**TASK DESCRIPTION:** Look below for the lines from the one with "team members to" to the one with "A podiatrist", and copy exactly those lines, both ends included.

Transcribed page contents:
━━━━━━━━━━━━━━━━━━━━━━━━━━━━━━
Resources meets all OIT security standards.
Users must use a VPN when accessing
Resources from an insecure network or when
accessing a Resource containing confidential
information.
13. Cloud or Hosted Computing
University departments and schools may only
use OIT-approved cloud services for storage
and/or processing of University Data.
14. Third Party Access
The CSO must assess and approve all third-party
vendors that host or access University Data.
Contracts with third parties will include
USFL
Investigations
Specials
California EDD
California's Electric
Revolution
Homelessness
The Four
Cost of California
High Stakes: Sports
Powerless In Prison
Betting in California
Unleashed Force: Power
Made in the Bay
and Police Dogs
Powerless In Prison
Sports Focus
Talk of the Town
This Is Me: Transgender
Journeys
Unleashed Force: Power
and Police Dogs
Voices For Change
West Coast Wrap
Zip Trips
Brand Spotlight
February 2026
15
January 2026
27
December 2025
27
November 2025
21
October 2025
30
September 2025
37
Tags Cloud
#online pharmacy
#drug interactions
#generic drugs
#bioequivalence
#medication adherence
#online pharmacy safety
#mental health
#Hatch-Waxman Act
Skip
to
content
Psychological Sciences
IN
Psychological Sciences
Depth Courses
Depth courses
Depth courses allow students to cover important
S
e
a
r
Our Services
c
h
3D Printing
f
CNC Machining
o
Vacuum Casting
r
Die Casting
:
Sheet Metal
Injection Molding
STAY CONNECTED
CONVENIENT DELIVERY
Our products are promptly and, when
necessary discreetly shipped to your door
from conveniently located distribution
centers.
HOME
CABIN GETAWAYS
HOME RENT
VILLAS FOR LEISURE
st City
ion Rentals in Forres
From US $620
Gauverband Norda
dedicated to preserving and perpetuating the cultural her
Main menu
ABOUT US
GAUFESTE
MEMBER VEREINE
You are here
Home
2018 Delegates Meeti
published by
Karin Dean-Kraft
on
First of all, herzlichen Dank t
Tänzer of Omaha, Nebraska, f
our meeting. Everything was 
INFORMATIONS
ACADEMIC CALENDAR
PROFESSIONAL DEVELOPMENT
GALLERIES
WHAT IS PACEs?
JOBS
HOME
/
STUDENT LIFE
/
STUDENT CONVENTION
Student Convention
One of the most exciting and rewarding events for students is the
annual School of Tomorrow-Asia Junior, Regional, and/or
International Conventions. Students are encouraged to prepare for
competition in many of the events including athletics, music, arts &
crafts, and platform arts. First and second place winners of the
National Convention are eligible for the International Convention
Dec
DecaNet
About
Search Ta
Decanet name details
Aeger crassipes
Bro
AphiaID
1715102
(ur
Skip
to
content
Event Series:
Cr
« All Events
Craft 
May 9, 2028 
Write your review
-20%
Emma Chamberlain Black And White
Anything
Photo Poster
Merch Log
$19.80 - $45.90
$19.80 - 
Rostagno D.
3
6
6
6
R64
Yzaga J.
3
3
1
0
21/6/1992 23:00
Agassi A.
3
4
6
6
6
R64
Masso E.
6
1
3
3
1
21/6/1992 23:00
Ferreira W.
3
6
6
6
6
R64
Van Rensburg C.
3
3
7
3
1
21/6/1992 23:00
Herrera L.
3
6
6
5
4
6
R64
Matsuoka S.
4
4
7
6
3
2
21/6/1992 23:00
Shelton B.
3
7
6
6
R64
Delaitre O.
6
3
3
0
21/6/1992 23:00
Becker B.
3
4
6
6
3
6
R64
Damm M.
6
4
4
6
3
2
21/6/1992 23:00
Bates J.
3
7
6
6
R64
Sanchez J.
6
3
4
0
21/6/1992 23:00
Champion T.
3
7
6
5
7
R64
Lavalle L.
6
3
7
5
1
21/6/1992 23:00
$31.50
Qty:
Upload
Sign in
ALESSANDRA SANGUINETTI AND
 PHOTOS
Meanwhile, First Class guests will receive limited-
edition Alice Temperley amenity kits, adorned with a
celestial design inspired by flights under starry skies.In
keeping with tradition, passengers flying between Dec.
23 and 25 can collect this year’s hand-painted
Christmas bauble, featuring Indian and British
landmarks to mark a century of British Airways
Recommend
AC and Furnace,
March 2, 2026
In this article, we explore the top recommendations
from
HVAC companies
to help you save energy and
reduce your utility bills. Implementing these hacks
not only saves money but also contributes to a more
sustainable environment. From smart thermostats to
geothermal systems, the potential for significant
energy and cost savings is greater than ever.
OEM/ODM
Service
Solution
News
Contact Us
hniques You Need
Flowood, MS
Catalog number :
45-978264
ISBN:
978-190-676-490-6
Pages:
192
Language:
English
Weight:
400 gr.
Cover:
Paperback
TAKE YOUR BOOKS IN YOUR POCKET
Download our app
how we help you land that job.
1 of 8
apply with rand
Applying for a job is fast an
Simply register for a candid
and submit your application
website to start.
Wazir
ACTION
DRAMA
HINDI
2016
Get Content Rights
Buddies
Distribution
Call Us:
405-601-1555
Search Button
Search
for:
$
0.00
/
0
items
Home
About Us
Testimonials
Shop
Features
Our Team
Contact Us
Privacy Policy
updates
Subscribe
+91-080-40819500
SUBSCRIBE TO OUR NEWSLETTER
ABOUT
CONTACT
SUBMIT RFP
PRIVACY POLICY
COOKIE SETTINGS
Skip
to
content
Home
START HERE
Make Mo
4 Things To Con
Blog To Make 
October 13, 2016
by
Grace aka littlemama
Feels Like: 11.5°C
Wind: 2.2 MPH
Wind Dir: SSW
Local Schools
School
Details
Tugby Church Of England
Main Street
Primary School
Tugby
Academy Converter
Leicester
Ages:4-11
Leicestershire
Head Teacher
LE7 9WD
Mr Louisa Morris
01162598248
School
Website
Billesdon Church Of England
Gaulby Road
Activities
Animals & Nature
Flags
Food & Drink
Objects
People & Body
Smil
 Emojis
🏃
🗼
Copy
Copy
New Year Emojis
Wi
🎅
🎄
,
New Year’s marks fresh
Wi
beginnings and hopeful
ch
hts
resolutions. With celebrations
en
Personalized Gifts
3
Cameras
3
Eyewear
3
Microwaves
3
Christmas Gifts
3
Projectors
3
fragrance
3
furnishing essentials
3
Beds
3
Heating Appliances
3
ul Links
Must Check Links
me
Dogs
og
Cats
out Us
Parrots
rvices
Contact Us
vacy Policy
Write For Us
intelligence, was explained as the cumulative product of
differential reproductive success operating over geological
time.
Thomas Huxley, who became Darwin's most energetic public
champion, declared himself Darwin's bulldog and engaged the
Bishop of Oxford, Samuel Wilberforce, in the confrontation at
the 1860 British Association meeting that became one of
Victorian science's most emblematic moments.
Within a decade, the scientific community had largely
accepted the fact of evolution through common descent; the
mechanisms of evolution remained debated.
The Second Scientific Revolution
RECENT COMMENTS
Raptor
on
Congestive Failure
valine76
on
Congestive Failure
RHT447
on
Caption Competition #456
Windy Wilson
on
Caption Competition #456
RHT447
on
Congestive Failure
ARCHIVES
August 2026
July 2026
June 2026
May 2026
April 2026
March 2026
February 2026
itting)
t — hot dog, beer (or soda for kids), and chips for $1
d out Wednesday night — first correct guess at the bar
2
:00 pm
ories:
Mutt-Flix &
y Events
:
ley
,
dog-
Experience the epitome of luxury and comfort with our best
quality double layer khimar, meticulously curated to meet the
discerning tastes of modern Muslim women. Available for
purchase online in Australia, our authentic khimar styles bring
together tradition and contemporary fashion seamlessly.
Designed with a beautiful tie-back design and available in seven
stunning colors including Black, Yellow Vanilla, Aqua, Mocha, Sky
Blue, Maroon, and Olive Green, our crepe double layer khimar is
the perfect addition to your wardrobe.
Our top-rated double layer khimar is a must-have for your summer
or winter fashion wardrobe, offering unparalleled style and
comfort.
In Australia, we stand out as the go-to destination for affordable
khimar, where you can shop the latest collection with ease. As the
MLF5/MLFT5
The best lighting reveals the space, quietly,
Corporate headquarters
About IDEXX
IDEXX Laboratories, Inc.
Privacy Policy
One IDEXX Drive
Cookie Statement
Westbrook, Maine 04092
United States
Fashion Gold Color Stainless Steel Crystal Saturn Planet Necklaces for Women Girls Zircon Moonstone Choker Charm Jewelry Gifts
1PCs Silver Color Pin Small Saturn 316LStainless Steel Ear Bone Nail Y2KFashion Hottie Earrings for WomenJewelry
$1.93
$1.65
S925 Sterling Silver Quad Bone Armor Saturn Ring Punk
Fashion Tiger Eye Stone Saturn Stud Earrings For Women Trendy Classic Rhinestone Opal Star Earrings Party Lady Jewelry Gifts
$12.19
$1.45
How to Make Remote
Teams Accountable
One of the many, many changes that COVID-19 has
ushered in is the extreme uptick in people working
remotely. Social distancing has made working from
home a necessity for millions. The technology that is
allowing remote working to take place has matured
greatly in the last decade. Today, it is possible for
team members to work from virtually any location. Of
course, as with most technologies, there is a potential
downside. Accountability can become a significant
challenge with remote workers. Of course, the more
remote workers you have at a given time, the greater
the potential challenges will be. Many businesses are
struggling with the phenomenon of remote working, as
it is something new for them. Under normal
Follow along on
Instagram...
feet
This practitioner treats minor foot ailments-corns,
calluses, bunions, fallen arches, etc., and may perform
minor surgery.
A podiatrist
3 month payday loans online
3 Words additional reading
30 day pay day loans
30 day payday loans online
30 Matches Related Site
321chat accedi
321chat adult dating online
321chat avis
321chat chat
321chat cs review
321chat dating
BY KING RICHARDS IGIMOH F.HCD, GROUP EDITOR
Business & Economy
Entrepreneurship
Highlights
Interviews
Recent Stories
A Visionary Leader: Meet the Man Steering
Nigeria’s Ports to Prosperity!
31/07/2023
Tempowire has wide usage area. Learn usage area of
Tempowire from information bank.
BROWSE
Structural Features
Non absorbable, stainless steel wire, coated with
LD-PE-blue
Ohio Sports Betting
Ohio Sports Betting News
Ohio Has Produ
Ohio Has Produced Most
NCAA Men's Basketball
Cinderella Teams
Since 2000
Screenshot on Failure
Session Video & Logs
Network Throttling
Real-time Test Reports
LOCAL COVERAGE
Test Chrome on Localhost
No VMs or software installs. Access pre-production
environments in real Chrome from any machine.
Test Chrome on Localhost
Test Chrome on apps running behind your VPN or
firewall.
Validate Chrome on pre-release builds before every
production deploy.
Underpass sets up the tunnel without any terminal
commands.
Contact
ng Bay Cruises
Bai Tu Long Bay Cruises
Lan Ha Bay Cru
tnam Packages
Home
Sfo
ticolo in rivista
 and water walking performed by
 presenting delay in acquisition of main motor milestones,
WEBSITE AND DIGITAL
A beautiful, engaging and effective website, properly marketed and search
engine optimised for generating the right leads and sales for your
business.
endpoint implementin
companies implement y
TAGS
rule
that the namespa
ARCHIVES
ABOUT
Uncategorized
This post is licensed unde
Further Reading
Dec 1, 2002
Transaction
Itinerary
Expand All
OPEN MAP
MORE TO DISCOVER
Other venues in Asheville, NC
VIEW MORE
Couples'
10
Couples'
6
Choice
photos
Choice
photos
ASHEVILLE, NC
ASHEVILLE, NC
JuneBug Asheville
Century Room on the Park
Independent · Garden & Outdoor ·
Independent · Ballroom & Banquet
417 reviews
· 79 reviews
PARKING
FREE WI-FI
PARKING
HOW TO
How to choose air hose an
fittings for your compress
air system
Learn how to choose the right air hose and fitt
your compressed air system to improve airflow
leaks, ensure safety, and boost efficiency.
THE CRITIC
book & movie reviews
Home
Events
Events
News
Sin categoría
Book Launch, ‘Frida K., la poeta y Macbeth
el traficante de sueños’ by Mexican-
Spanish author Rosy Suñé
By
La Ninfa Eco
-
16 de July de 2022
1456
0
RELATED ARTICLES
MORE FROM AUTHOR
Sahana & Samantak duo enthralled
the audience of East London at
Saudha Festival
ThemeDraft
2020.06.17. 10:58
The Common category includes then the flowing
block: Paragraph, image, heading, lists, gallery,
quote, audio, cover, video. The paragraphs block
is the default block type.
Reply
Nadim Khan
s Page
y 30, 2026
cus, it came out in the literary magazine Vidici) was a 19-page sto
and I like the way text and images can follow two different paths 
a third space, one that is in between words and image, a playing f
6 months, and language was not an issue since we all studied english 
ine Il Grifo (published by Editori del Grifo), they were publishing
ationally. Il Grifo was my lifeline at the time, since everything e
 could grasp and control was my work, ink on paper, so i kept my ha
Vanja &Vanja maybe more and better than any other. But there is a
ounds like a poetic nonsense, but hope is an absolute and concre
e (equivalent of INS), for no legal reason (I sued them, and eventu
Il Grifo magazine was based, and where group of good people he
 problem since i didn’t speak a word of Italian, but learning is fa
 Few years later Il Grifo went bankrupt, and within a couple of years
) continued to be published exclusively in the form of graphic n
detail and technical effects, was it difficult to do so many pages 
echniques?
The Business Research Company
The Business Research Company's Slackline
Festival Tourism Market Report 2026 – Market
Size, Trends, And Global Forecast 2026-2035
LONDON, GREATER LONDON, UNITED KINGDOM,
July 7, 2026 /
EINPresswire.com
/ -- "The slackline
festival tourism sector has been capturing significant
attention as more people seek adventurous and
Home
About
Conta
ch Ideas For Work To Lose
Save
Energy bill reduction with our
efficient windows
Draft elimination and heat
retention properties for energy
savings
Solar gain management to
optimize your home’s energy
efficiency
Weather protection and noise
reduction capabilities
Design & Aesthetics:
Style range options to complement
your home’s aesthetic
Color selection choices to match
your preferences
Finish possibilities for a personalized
━━━━━━━━━━━━━━━━━━━━━━━━━━━━━━
**RESULT:**
team members to work from virtually any location. Of
course, as with most technologies, there is a potential
downside. Accountability can become a significant
challenge with remote workers. Of course, the more
remote workers you have at a given time, the greater
the potential challenges will be. Many businesses are
struggling with the phenomenon of remote working, as
it is something new for them. Under normal
Follow along on
Instagram...
feet
This practitioner treats minor foot ailments-corns,
calluses, bunions, fallen arches, etc., and may perform
minor surgery.
A podiatrist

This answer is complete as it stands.